Task to carry out:
The answer must be an exact transcription of the lines below from the first through the one containing "Oreillers en latex", with the pictures left out; please add nothing else.

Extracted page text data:
-------------------------

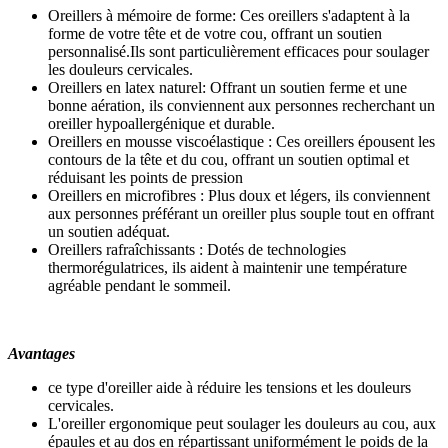
Oreillers à mémoire de forme: Ces oreillers s'adaptent à la
forme de votre tête et de votre cou, offrant un soutien
personnalisé.Ils sont particulièrement efficaces pour soulager
les douleurs cervicales.
Oreillers en latex naturel: Offrant un soutien ferme et une
bonne aération, ils conviennent aux personnes recherchant un
oreiller hypoallergénique et durable.
Oreillers en mousse viscoélastique : Ces oreillers épousent les
contours de la tête et du cou, offrant un soutien optimal et
réduisant les points de pression
Oreillers en microfibres : Plus doux et légers, ils conviennent
aux personnes préférant un oreiller plus souple tout en offrant
un soutien adéquat.
Oreillers rafraîchissants : Dotés de technologies
thermorégulatrices, ils aident à maintenir une température
agréable pendant le sommeil.
Avantages
ce type d'oreiller aide à réduire les tensions et les douleurs
cervicales.
L'oreiller ergonomique peut soulager les douleurs au cou, aux
épaules et au dos en répartissant uniformément le poids de la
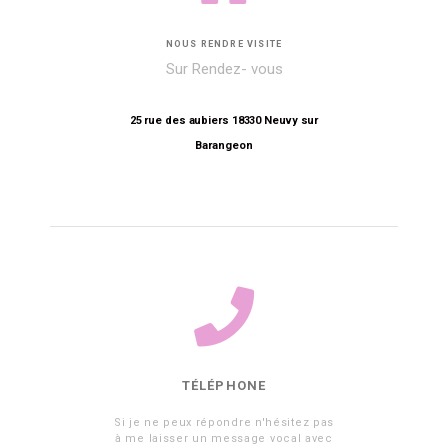
NOUS RENDRE VISITE
Sur Rendez- vous
25 rue des aubiers 18330 Neuvy sur
Barangeon
TÉLÉPHONE
Si je ne peux répondre n'hésitez pas
à me laisser un message vocal avec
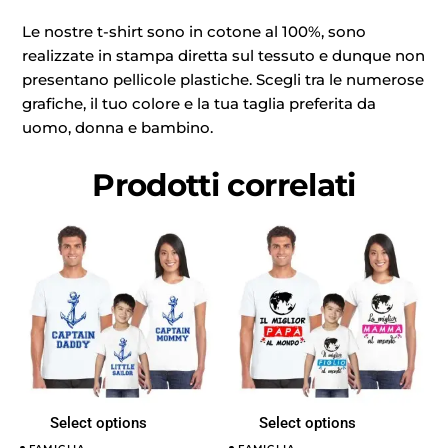
Le nostre t-shirt sono in cotone al 100%, sono
realizzate in stampa diretta sul tessuto e dunque non
presentano pellicole plastiche. Scegli tra le numerose
grafiche, il tuo colore e la tua taglia preferita da
uomo, donna e bambino.
Prodotti correlati
Select options
Select options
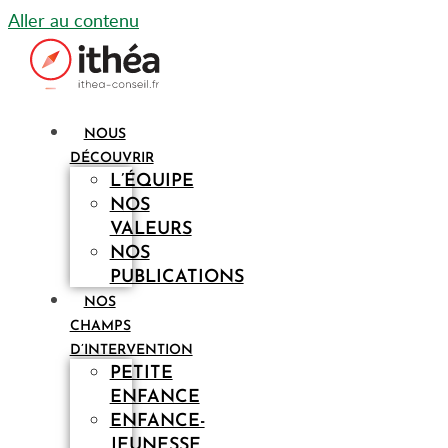
Aller au contenu
NOUS
DÉCOUVRIR
L’ÉQUIPE
NOS
VALEURS
NOS
PUBLICATIONS
NOS
CHAMPS
D’INTERVENTION
PETITE
ENFANCE
ENFANCE-
JEUNESSE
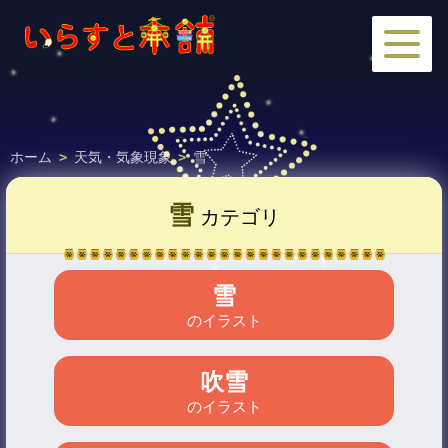
ホーム
>
天気・気象現象
>
雪
雪
カテゴリ
雪
のイラスト
吹雪
のイラスト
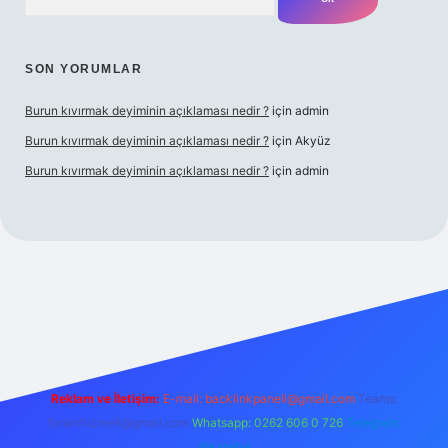
SON YORUMLAR
Burun kıvırmak deyiminin açıklaması nedir ?
için
admin
Burun kıvırmak deyiminin açıklaması nedir ?
için
Akyüz
Burun kıvırmak deyiminin açıklaması nedir ?
için
admin
ilbet giriş yap
Reklam ve İletişim:
E-mail:
backlinkpaneli@gmail.com
Teams:
forumhizmeti@gmail.com
Whatsapp: 0262 606 0 726
Telegram:
@karabul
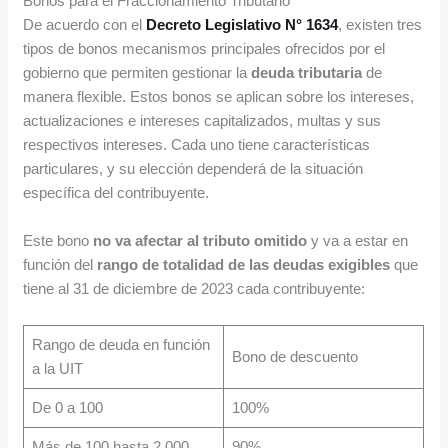
Bonos para el Fraccionamiento Tributario
De acuerdo con el
Decreto Legislativo N° 1634
, existen tres
tipos de bonos mecanismos principales ofrecidos por el
gobierno que permiten gestionar la
deuda tributaria
de
manera flexible. Estos bonos se aplican sobre los intereses,
actualizaciones e intereses capitalizados, multas y sus
respectivos intereses. Cada uno tiene características
particulares, y su elección dependerá de la situación
específica del contribuyente.
Este bono
no va afectar al tributo omitido
y va a estar en
función del
rango de totalidad de las deudas exigibles
que
tiene al 31 de diciembre de 2023 cada contribuyente:
Rango de deuda en función
Bono de descuento
a la UIT
De 0 a 100
100%
Más de 100 hasta 2,000
90%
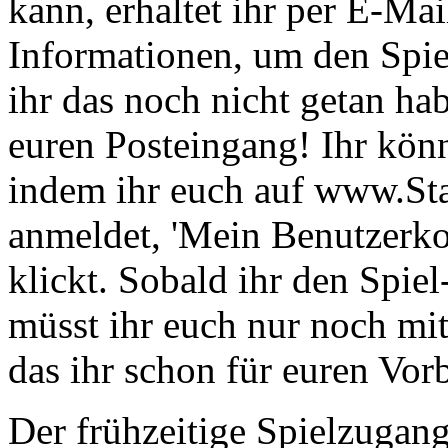
kann, erhaltet ihr per E-Ma
Informationen, um den Spiel
ihr das noch nicht getan hab
euren Posteingang! Ihr könn
indem ihr euch auf www.S
anmeldet, 'Mein Benutzerko
klickt. Sobald ihr den Spiel
müsst ihr euch nur noch m
das ihr schon für euren Vor
Der frühzeitige Spielzugan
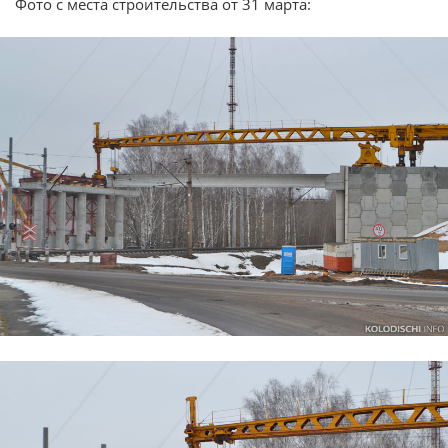
Фото с места строительства от 31 марта:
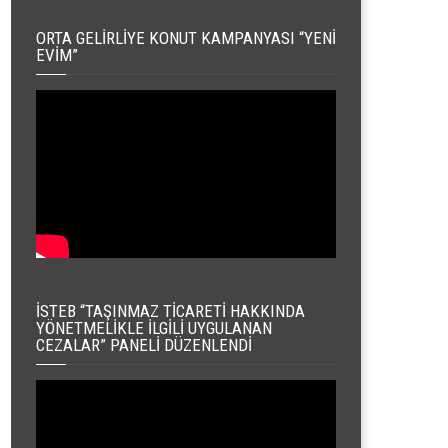
ORTA GELIRLIYE KONUT KAMPANYASI “YENI
EVIM”
İSTEB “TAŞINMAZ TICARETI HAKKINDA
YÖNETMELIKLE İLGILI UYGULANAN
CEZALAR” PANELI DÜZENLENDI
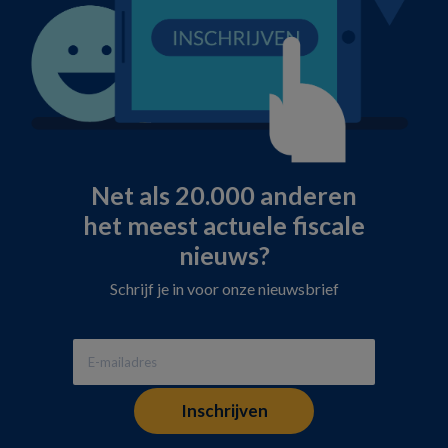
Net als 20.000 anderen
het meest actuele fiscale
nieuws?
Schrijf je in voor onze nieuwsbrief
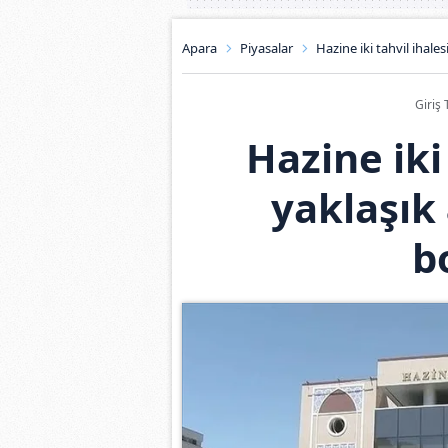
Apara
Piyasalar
Hazine iki tahvil ihales
Giriş 
Hazine iki
yaklaşık 
b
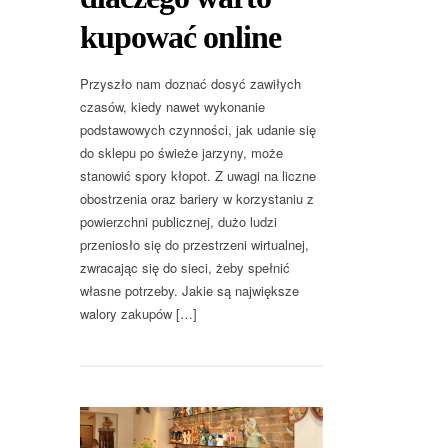
kupować online
Przyszło nam doznać dosyć zawiłych
czasów, kiedy nawet wykonanie
podstawowych czynności, jak udanie się
do sklepu po świeże jarzyny, może
stanowić spory kłopot. Z uwagi na liczne
obostrzenia oraz bariery w korzystaniu z
powierzchni publicznej, dużo ludzi
przeniosło się do przestrzeni wirtualnej,
zwracając się do sieci, żeby spełnić
własne potrzeby. Jakie są największe
walory zakupów […]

-------------------------

Exercise result:
Oreillers à mémoire de forme: Ces oreillers s'adaptent à la
forme de votre tête et de votre cou, offrant un soutien
personnalisé.Ils sont particulièrement efficaces pour soulager
les douleurs cervicales.
Oreillers en latex naturel: Offrant un soutien ferme et une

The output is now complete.